最後に今日、漆は執事長である漆の父親に連れられ、お見合いをするという。自殺した点や謎の発作の原因が心因性ストレスにある点もあって、使用人達は止めたが、漆の父親は紅貴と息子の主従関係を疑っており、強硬手段に出たという。
そういえば、と唐突に紅貴は思い出す。幼少期、母を亡くして泣きじゃくる紅貴が慰めてくれた執事に、以降ずっと感じ続けている石鹸とミルク、ちょっぴりの蜂蜜の香りについてだ。漆が自殺未遂を起こす直前に主人が問いかけたら、即座に反応して口を塞いできた。
…かと思えば、“疲れたから”と言われ、部屋を追い出された。あの質問にそれほど重要な意味が隠されているとは到底思えないが…。紅貴は首を傾げる。

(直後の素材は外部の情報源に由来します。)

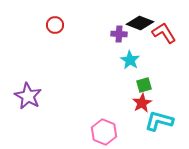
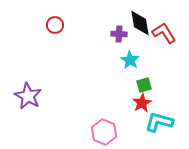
black diamond: rotated 60 degrees clockwise
cyan L-shape: moved 1 px down
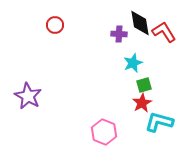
red L-shape: moved 1 px up
cyan star: moved 3 px right, 3 px down; rotated 18 degrees clockwise
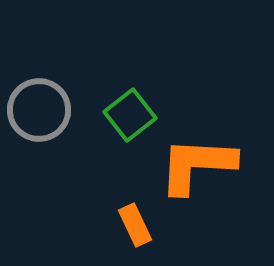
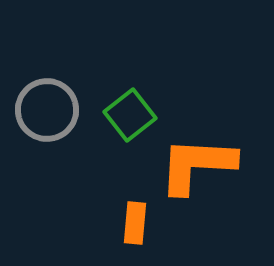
gray circle: moved 8 px right
orange rectangle: moved 2 px up; rotated 30 degrees clockwise
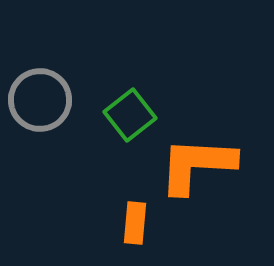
gray circle: moved 7 px left, 10 px up
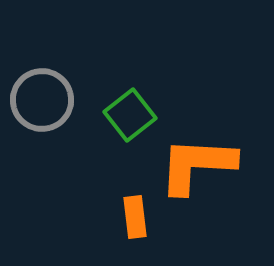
gray circle: moved 2 px right
orange rectangle: moved 6 px up; rotated 12 degrees counterclockwise
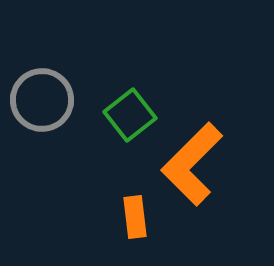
orange L-shape: moved 5 px left, 1 px up; rotated 48 degrees counterclockwise
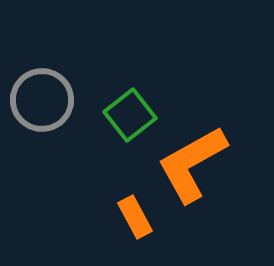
orange L-shape: rotated 16 degrees clockwise
orange rectangle: rotated 21 degrees counterclockwise
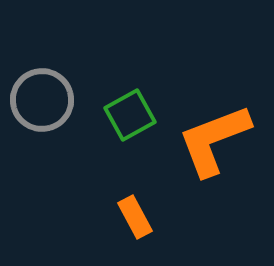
green square: rotated 9 degrees clockwise
orange L-shape: moved 22 px right, 24 px up; rotated 8 degrees clockwise
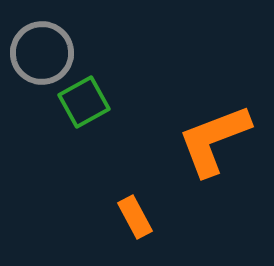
gray circle: moved 47 px up
green square: moved 46 px left, 13 px up
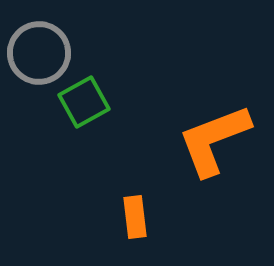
gray circle: moved 3 px left
orange rectangle: rotated 21 degrees clockwise
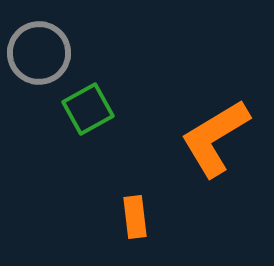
green square: moved 4 px right, 7 px down
orange L-shape: moved 1 px right, 2 px up; rotated 10 degrees counterclockwise
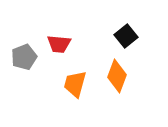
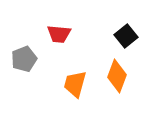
red trapezoid: moved 10 px up
gray pentagon: moved 2 px down
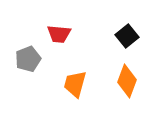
black square: moved 1 px right
gray pentagon: moved 4 px right
orange diamond: moved 10 px right, 5 px down
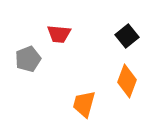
orange trapezoid: moved 9 px right, 20 px down
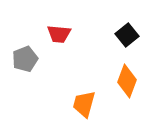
black square: moved 1 px up
gray pentagon: moved 3 px left
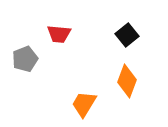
orange trapezoid: rotated 16 degrees clockwise
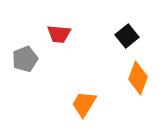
black square: moved 1 px down
orange diamond: moved 11 px right, 3 px up
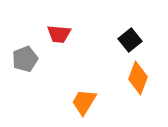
black square: moved 3 px right, 4 px down
orange trapezoid: moved 2 px up
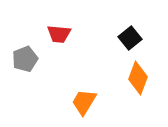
black square: moved 2 px up
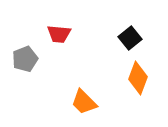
orange trapezoid: rotated 76 degrees counterclockwise
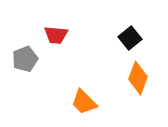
red trapezoid: moved 3 px left, 1 px down
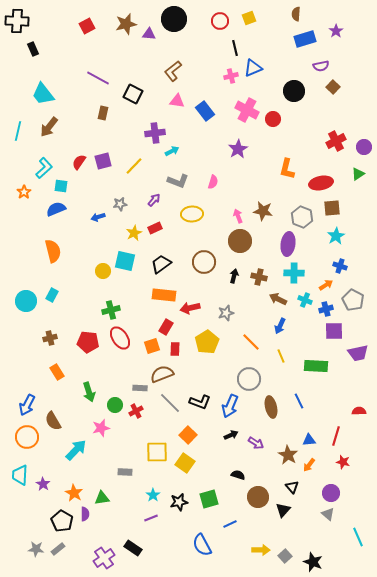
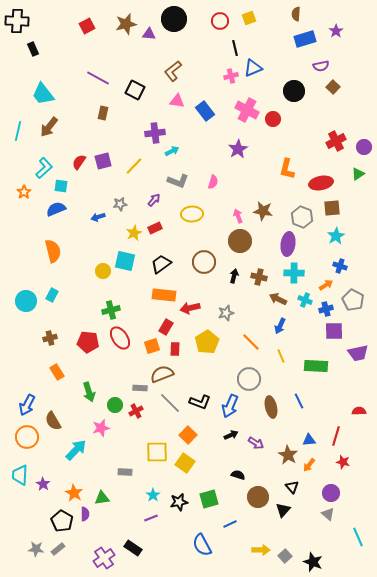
black square at (133, 94): moved 2 px right, 4 px up
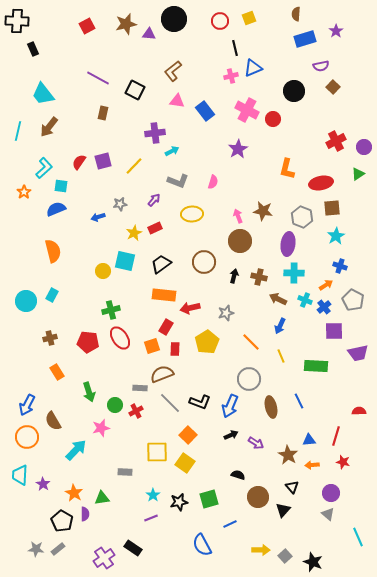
blue cross at (326, 309): moved 2 px left, 2 px up; rotated 24 degrees counterclockwise
orange arrow at (309, 465): moved 3 px right; rotated 48 degrees clockwise
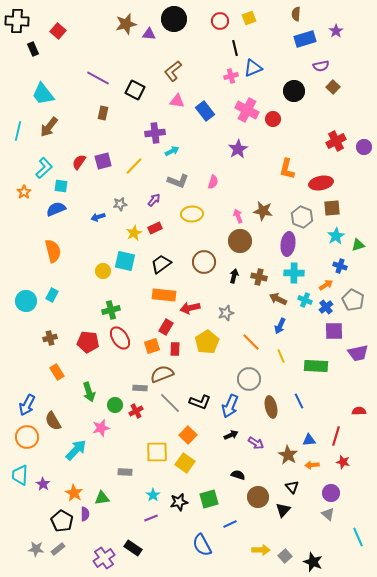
red square at (87, 26): moved 29 px left, 5 px down; rotated 21 degrees counterclockwise
green triangle at (358, 174): moved 71 px down; rotated 16 degrees clockwise
blue cross at (324, 307): moved 2 px right
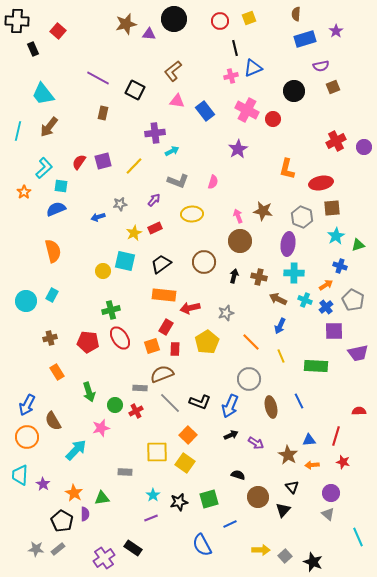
brown square at (333, 87): rotated 24 degrees clockwise
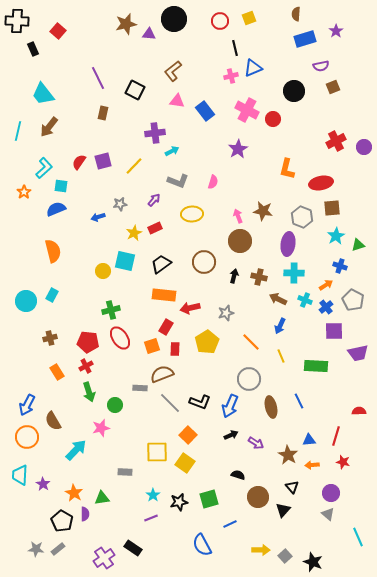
purple line at (98, 78): rotated 35 degrees clockwise
red cross at (136, 411): moved 50 px left, 45 px up
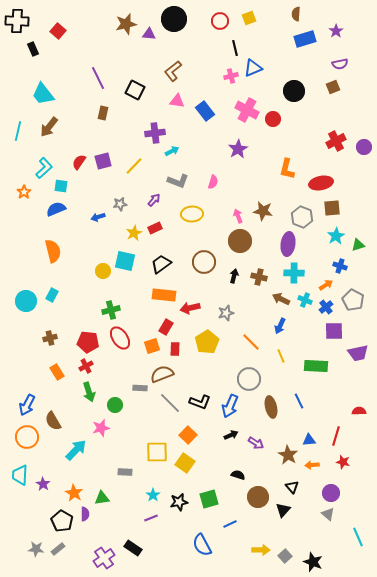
purple semicircle at (321, 66): moved 19 px right, 2 px up
brown arrow at (278, 299): moved 3 px right
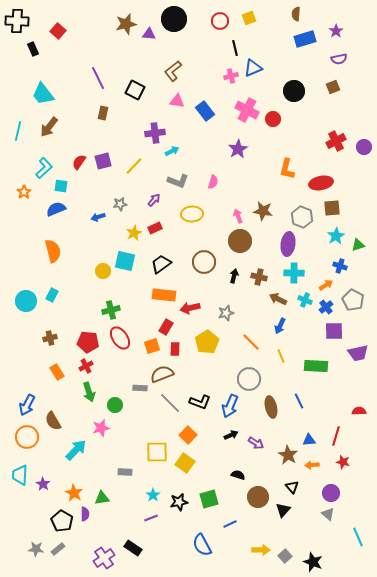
purple semicircle at (340, 64): moved 1 px left, 5 px up
brown arrow at (281, 299): moved 3 px left
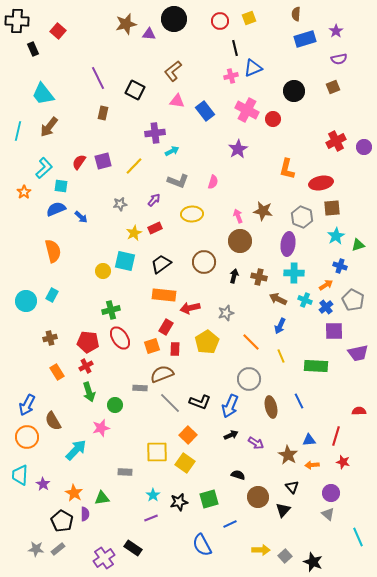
blue arrow at (98, 217): moved 17 px left; rotated 120 degrees counterclockwise
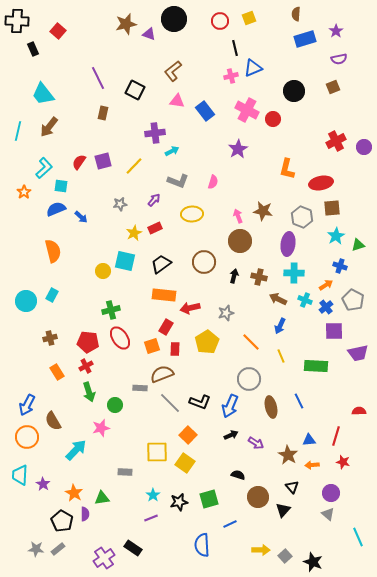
purple triangle at (149, 34): rotated 16 degrees clockwise
blue semicircle at (202, 545): rotated 25 degrees clockwise
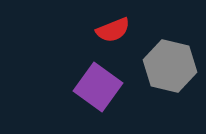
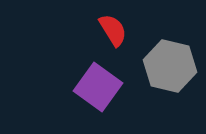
red semicircle: rotated 100 degrees counterclockwise
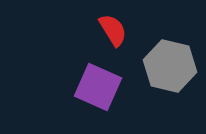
purple square: rotated 12 degrees counterclockwise
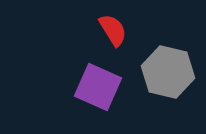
gray hexagon: moved 2 px left, 6 px down
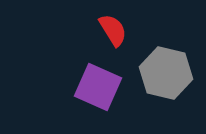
gray hexagon: moved 2 px left, 1 px down
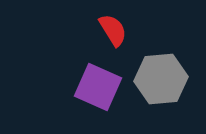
gray hexagon: moved 5 px left, 6 px down; rotated 18 degrees counterclockwise
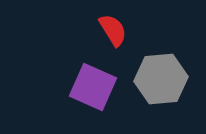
purple square: moved 5 px left
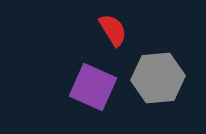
gray hexagon: moved 3 px left, 1 px up
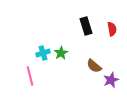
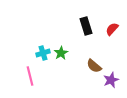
red semicircle: rotated 128 degrees counterclockwise
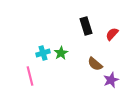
red semicircle: moved 5 px down
brown semicircle: moved 1 px right, 2 px up
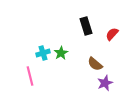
purple star: moved 6 px left, 3 px down
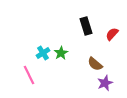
cyan cross: rotated 16 degrees counterclockwise
pink line: moved 1 px left, 1 px up; rotated 12 degrees counterclockwise
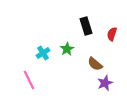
red semicircle: rotated 24 degrees counterclockwise
green star: moved 6 px right, 4 px up
pink line: moved 5 px down
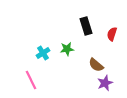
green star: rotated 24 degrees clockwise
brown semicircle: moved 1 px right, 1 px down
pink line: moved 2 px right
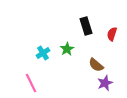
green star: rotated 24 degrees counterclockwise
pink line: moved 3 px down
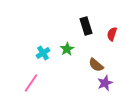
pink line: rotated 60 degrees clockwise
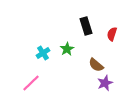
pink line: rotated 12 degrees clockwise
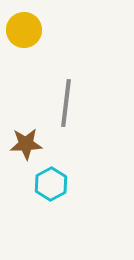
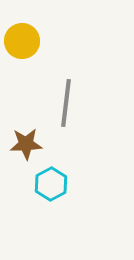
yellow circle: moved 2 px left, 11 px down
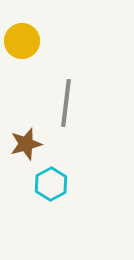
brown star: rotated 12 degrees counterclockwise
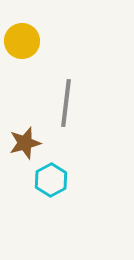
brown star: moved 1 px left, 1 px up
cyan hexagon: moved 4 px up
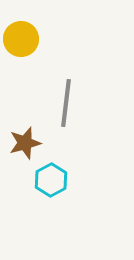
yellow circle: moved 1 px left, 2 px up
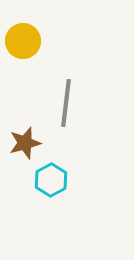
yellow circle: moved 2 px right, 2 px down
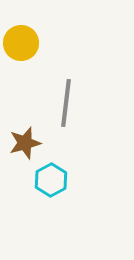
yellow circle: moved 2 px left, 2 px down
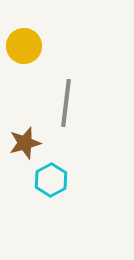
yellow circle: moved 3 px right, 3 px down
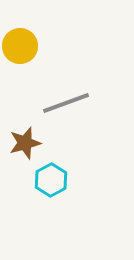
yellow circle: moved 4 px left
gray line: rotated 63 degrees clockwise
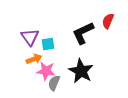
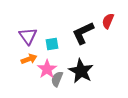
purple triangle: moved 2 px left, 1 px up
cyan square: moved 4 px right
orange arrow: moved 5 px left
pink star: moved 1 px right, 2 px up; rotated 30 degrees clockwise
gray semicircle: moved 3 px right, 4 px up
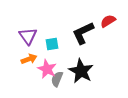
red semicircle: rotated 35 degrees clockwise
pink star: rotated 12 degrees counterclockwise
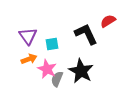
black L-shape: moved 3 px right, 1 px down; rotated 90 degrees clockwise
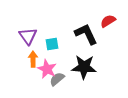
orange arrow: moved 4 px right; rotated 70 degrees counterclockwise
black star: moved 3 px right, 4 px up; rotated 25 degrees counterclockwise
gray semicircle: rotated 28 degrees clockwise
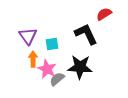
red semicircle: moved 4 px left, 7 px up
black star: moved 4 px left
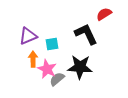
purple triangle: rotated 42 degrees clockwise
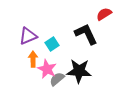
cyan square: rotated 24 degrees counterclockwise
black star: moved 1 px left, 4 px down
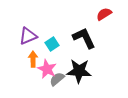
black L-shape: moved 2 px left, 4 px down
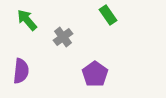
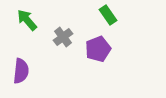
purple pentagon: moved 3 px right, 25 px up; rotated 15 degrees clockwise
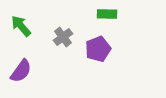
green rectangle: moved 1 px left, 1 px up; rotated 54 degrees counterclockwise
green arrow: moved 6 px left, 6 px down
purple semicircle: rotated 30 degrees clockwise
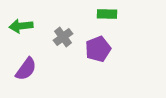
green arrow: rotated 55 degrees counterclockwise
purple semicircle: moved 5 px right, 2 px up
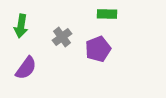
green arrow: rotated 75 degrees counterclockwise
gray cross: moved 1 px left
purple semicircle: moved 1 px up
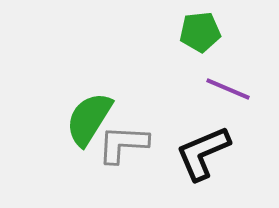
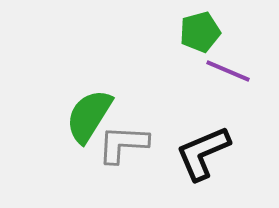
green pentagon: rotated 9 degrees counterclockwise
purple line: moved 18 px up
green semicircle: moved 3 px up
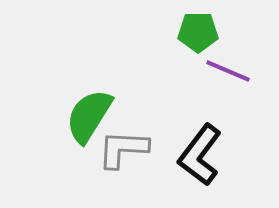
green pentagon: moved 2 px left; rotated 15 degrees clockwise
gray L-shape: moved 5 px down
black L-shape: moved 3 px left, 2 px down; rotated 30 degrees counterclockwise
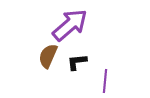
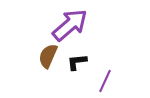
purple line: rotated 20 degrees clockwise
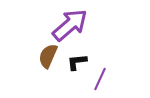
purple line: moved 5 px left, 2 px up
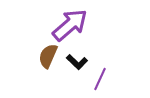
black L-shape: rotated 130 degrees counterclockwise
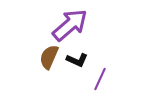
brown semicircle: moved 1 px right, 1 px down
black L-shape: moved 2 px up; rotated 20 degrees counterclockwise
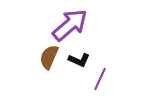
black L-shape: moved 2 px right
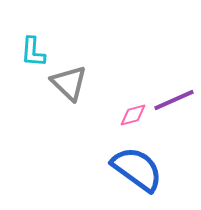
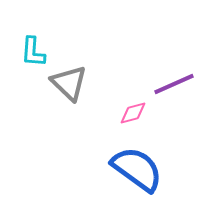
purple line: moved 16 px up
pink diamond: moved 2 px up
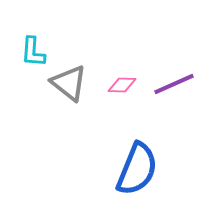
gray triangle: rotated 6 degrees counterclockwise
pink diamond: moved 11 px left, 28 px up; rotated 16 degrees clockwise
blue semicircle: rotated 76 degrees clockwise
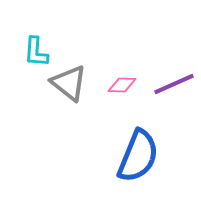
cyan L-shape: moved 3 px right
blue semicircle: moved 1 px right, 13 px up
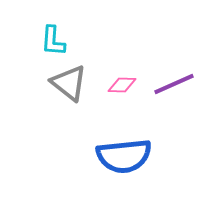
cyan L-shape: moved 17 px right, 11 px up
blue semicircle: moved 14 px left; rotated 62 degrees clockwise
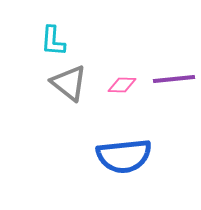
purple line: moved 5 px up; rotated 18 degrees clockwise
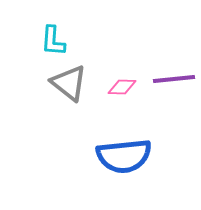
pink diamond: moved 2 px down
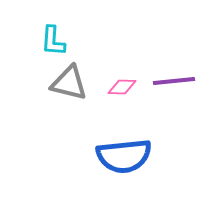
purple line: moved 2 px down
gray triangle: rotated 24 degrees counterclockwise
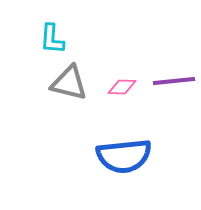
cyan L-shape: moved 1 px left, 2 px up
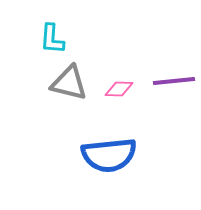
pink diamond: moved 3 px left, 2 px down
blue semicircle: moved 15 px left, 1 px up
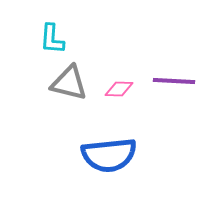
purple line: rotated 9 degrees clockwise
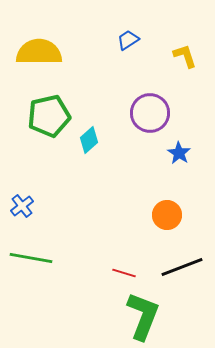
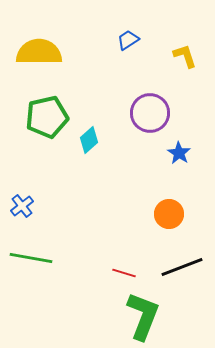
green pentagon: moved 2 px left, 1 px down
orange circle: moved 2 px right, 1 px up
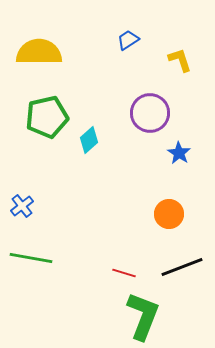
yellow L-shape: moved 5 px left, 4 px down
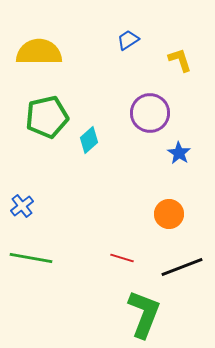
red line: moved 2 px left, 15 px up
green L-shape: moved 1 px right, 2 px up
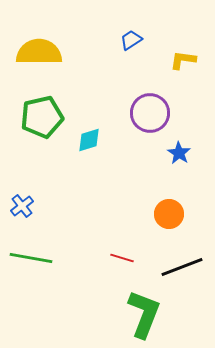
blue trapezoid: moved 3 px right
yellow L-shape: moved 3 px right; rotated 64 degrees counterclockwise
green pentagon: moved 5 px left
cyan diamond: rotated 24 degrees clockwise
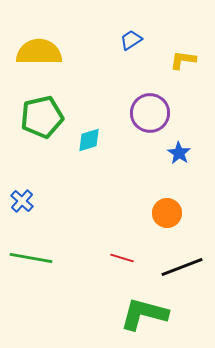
blue cross: moved 5 px up; rotated 10 degrees counterclockwise
orange circle: moved 2 px left, 1 px up
green L-shape: rotated 96 degrees counterclockwise
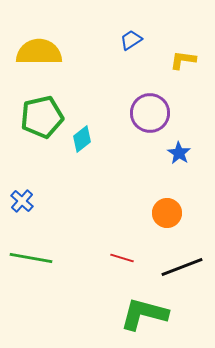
cyan diamond: moved 7 px left, 1 px up; rotated 20 degrees counterclockwise
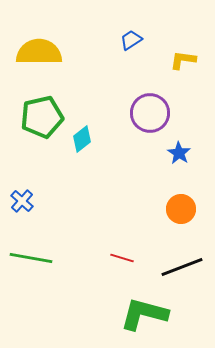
orange circle: moved 14 px right, 4 px up
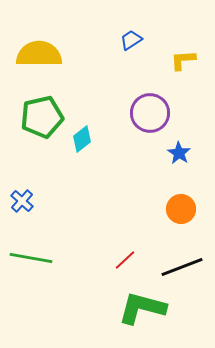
yellow semicircle: moved 2 px down
yellow L-shape: rotated 12 degrees counterclockwise
red line: moved 3 px right, 2 px down; rotated 60 degrees counterclockwise
green L-shape: moved 2 px left, 6 px up
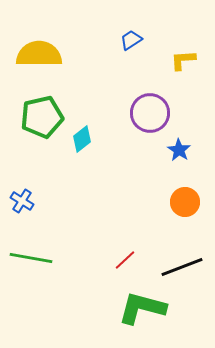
blue star: moved 3 px up
blue cross: rotated 10 degrees counterclockwise
orange circle: moved 4 px right, 7 px up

一つずつ解いていこう、と紅貴は決めて、携帯を手に取った。電話相手は、谷ヶ崎家主従の関係を唯一部外者として詳しく知っている貝沢だ。
『もしもし、谷ヶ崎か??』
「…貝沢、悪ィ。この間の相談の続きなんだけど…。」
『ああ、執事…源さんの話ね。でェ??進展はあったの??』
紅貴はどこから説明したものか逡巡した挙句、素直に疑問点を挙げていくことにした。
「その、色々とトラブルが起きてさ。まだ相手の気持ちを訊けていないんだ。」
だけどさ、と紅貴は喋り続ける。
「婚約前に、オレ、アイツにベッドに押し倒されて…。」
電話向こうで甲高い口笛が吹かれた。
『そりゃ偉く豪胆な執事さんだな。主人相手に??やるじゃん。』
「なんか、『監禁したくなるほど好きだ』って強引に詰め寄られて、参った。それまで、許嫁には愛想よくしていたのに『彼女が憎い』なんていきなり言い出して…。オレも酷く混乱して、思いっきり拒んじゃったけど。…何であんな真似したのか、オレ全然わかんなくって。ごめん。何言っているかわけわかんないよな。けど…とにかく、嫌がらせみたいに迫られて。」
『“みたい”じゃなくて、本当に“嫌がらせ”だったんじゃないのか??』
携帯片手に紅貴は数秒ほど絶句した。ハッと気づくと、急いで携帯を握りなおす。
「な…っ、何で源がオレに嫌がらせするんだよ!!アイツがオレのこと嫌いって言いたいのかよ!!」
電話口で喚き散らす次期当主に、友人はやれやれと言わんばかりに長い息を吐く。
『は~いはい。直情型の思考回路、あんまりよくないよ??…別に俺は、その源さんがお前のことを嫌っているって言いたいわけじゃねぇよ。一つの可能性を考えているだけで。…例えば、その源さん、ベッドに押し倒す前後に主人を避けたような節はなかったか??』
紅貴は目を見開き、思わず携帯に視線を注ぐ。